I want to give hope.
That sentence above could have been something entirely different a few years ago. Change the last word and it would have been my state of mind: I want to give up.
That's no longer the case, obviously, but that journey from wanting to give up to wanting to give hope had a lot of stops in between. I wanted to get better. I wanted to get real. I wanted to get heard. I wanted to get a life. I wanted to get OUT. And when I did...when I did all of those things...I wanted to give hope.
Because it's not a fun journey, even though from time to time it has its little benefits and its little joys. A good trick is to make a celebration out of everything that could be uncomfortable or unsettling. You don't fit into your clothes anymore? Donate 'em! Call your nearest and dearest and have fun cutting a few choice pieces up and throwing the shreds like confetti! Take your mother or your sister or your best friend and head to your favorite and buy some new things that make you feel good! A little moral support can go a long way.
When things are too much, there is always hope. Hope is there and it will wait if you want to put it away until tomorrow when you have more energy. Hope is everlasting. Hope is the balm that can get you from one day to the next. And because hope is possible, recovery also is possible.
Friday, July 11, 2008
Relapsing into Relapse
Relapse happens often. And there is nothing wrong with that. It is often PART of recovery. Really.
Step one: Learn to not be so frustrated with yourself as though you have fallen from grace because you are human and relapsed. It is okay. It is really okay. I promise you.

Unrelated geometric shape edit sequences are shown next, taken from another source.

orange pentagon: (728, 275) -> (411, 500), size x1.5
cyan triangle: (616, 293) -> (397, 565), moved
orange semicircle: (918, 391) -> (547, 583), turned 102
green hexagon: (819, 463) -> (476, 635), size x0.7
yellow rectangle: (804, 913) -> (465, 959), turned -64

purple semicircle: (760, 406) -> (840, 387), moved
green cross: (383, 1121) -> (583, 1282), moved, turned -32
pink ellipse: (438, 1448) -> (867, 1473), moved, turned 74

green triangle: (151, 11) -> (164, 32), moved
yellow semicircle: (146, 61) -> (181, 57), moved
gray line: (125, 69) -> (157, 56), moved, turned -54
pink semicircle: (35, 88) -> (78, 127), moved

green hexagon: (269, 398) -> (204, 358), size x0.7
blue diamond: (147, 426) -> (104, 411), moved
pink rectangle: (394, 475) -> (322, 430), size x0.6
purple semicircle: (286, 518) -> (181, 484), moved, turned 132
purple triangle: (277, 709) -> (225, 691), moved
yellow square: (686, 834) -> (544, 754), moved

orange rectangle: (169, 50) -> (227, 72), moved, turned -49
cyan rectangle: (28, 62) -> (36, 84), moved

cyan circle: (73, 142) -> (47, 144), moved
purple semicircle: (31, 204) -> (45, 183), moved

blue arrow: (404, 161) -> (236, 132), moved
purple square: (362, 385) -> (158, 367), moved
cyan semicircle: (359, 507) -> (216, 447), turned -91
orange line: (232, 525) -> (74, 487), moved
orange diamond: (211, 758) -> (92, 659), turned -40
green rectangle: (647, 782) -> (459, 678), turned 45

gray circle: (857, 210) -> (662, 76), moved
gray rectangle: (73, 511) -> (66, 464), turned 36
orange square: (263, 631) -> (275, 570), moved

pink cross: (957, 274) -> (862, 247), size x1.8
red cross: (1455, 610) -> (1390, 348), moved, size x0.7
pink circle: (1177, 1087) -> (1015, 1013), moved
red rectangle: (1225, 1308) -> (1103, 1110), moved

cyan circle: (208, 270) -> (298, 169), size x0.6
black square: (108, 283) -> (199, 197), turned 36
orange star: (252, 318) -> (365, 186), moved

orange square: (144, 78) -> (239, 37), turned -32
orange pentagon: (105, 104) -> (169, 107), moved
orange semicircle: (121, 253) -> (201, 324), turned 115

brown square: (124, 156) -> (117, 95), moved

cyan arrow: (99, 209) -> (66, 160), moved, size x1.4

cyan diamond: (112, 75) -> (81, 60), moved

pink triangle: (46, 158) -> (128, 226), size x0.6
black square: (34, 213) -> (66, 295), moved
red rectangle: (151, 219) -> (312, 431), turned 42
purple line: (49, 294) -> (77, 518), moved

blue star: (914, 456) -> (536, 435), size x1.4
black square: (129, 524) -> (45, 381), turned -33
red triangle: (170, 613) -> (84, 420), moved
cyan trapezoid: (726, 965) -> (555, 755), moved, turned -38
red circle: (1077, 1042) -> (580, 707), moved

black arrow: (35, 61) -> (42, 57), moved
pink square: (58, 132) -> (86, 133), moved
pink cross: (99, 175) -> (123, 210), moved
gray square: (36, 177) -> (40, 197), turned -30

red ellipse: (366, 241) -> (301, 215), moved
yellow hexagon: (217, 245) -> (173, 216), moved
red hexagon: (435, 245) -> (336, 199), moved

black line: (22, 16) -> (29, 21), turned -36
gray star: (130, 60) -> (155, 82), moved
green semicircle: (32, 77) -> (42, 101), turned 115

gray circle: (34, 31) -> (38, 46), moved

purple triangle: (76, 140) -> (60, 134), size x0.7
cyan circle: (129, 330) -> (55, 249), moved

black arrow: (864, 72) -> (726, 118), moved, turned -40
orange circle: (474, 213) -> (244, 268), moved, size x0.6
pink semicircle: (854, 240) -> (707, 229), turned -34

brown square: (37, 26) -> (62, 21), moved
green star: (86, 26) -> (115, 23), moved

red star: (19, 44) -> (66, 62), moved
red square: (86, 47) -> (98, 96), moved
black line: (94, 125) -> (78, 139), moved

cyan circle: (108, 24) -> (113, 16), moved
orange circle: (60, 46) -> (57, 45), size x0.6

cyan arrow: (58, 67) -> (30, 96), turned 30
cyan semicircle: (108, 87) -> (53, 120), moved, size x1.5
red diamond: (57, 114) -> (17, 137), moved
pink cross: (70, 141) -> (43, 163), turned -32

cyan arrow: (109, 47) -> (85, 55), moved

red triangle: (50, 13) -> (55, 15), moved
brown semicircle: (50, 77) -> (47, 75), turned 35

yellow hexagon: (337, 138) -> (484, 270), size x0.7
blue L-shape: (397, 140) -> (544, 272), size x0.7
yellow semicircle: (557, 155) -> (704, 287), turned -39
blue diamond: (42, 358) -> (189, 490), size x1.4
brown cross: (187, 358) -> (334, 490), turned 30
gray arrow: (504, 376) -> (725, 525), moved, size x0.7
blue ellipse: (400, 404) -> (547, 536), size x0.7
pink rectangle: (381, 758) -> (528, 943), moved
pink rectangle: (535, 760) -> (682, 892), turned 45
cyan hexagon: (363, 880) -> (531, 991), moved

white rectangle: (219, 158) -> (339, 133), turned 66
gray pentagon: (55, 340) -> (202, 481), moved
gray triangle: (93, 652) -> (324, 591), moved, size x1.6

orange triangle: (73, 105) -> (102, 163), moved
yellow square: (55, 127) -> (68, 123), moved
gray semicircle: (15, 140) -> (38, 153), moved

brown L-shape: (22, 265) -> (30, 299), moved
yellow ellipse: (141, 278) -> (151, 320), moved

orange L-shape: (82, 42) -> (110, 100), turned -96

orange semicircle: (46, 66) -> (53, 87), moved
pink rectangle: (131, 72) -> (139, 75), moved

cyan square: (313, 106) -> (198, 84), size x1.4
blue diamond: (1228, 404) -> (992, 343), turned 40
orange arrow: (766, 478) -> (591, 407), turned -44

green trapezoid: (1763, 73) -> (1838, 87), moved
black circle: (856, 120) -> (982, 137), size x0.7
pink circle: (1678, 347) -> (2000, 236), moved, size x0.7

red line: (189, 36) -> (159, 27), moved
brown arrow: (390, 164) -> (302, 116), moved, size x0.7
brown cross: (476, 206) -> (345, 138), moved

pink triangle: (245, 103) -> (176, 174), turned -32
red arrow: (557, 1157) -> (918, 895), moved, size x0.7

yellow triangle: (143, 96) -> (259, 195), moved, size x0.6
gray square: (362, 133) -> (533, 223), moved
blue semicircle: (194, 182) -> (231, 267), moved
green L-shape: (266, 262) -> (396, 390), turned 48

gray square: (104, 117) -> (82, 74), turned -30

Step two: You must learn that you're not necessary back at the beginning just because you relapsed and are ill again. Any progress you made or good experiences you had are NOT negated by your current relapse. You will use them as you try to recover again and you will know better what to do and what not to do. You will be more aware. Use it.You will get to the place you want to be eventually. It may take a while. It may be a rough road. But you will get there.
The things we struggle for the most are the most rewarding in the end. Your LIFE is important and you are struggling for a healthy, happy one right now...and when you get there...it will be fantastic.
Step three: Hang in there and keep trying to get help for the things you need. Sometimes in order to GET a real life, you have to put your current life on hold. You have to stop and take the time to get real help. It will be worth it in the end. Because the end will be your new beginning.